第51章 分别后会有期
停灵九日后,孝文太后被风风光光地送到了邙山北,封土一堆,一个朝代彻底落了幕。
同日,纪太后亲女青阳侯拜见皇帝,自请褫夺封地,只以布
衣之身,为母守孝,彼时,姜姮也在崇德殿内。
纪含笑做足了姿态,虽不算声泪俱下,但言语诚恳,面容真挚。
皇帝见了,也跟着缅怀了一下纪太后:“这些时日,朕总会想起母后的音容笑貌,想她也是记挂着你的。”
随后,他应允了纪含笑的请求,但还给她留了爵位。
“人们向来捧高踩低,你身上留个侯位,也能免去许多麻烦事。”
“长兄如父,青阳侯若今后遇到难事,只管来寻朕,朕自会为你做主。”
“多谢陛下。”纪含笑行礼,一个很标准的礼,并无谄媚之意,只有端雅清贵之态。
皇帝眼下有乌青,是这两日率领群臣祭拜、守灵留下的疲倦痕迹,他让纪含笑起身,又赐座。
二人又交谈了几句,有彼此关心叮嘱的话,也有一同怀念孝文太后的语句。
像是一对极其亲密的兄妹般。
姜姮冷眼旁观着,没有附和,懒得搭腔。
片刻过后,皇帝挥了挥手,表示要去歇息,让姜姮尽地主之谊,将这位小姑姑送出宫门。
姜姮应道,又与纪含笑双双跪安,二人一道离开崇德殿。
二人走了一段路,停在了宫道上。
姜姮掀起眼,嘴角一扬,露出一个温和的笑意,声音却是冷淡的,她问:“纪含笑,你是存心与我作对吗?”
“何出此言。”纪含笑平静。
姜恒蹙眉,像是无辜极了:“你该清楚,老娘娘本来就活不久,她的死,和我无关。”
在冷冰冰的权利争斗中讲温情,本就是极其荒谬的事。
“我知道。”纪含笑面不改色。
“就是嘛,如果说,是因为老娘娘骤然离世,你就记恨上了我,我才不信呢。”姜姮接着问,“所以,你为何要与我作对。”
纪含笑抬起眼,直直注视她。
姜姮收敛了笑意,眸光冷淡。
距离纪太后离世,已过去了八日。
八日不长不短,足以让天下人都知道丧讯,也能够削减皇帝对纪太后暴毙突然的疑心,此时再由人提出,让姜濬回长安城守孝一事,正是名正言顺,合情合理。

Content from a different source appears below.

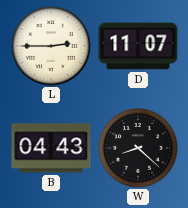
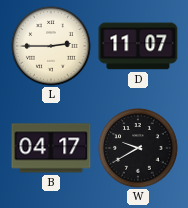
B: 04:43 -> 04:17
W: 8:22 -> 9:40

但纪含笑却提出了离去,说是去邙山脚下为孝文太后守墓。
邙山离长安城近百里,虽与真正的荒郊野岭相去甚远,但地偏人稀,绝对算不上一个好去处。
守墓祭灵更是一件苦差事,整日早起,跪地诵经。
纪含笑此言一出,天下谁人不识君,皆称她至孝。
姜濬若是要“孝顺”要缅怀先母,也只能跟着纪含笑行事,学她的做派。
姜姮自然不愿。
她想借“孝”一个字,让姜濬从代地回到长安城,那是她想见他。
但让他真的做一个孝子,跟着纪含笑,去看守着那个装着死人的土堆,姜姮心中是千万个不情不愿。
“纪含笑,他是你亲弟弟,我记得,他对你也一直友善。”姜姮半是不解半是气愤,冷冷道,“你不能念着他一点好吗?”
姜姮记性好,又是有意回忆,很顺利地想起了不少往事。
她絮絮叨叨将这些事提起,很有条理,不失逻辑。
对于纪家而言,纪含笑这个外孙女的存在实在尴尬——身为皇后、太后,为人津津乐道的风流韵事是一把刀,会随时成为政敌用来攻击的兵器,而纪含笑是靶子。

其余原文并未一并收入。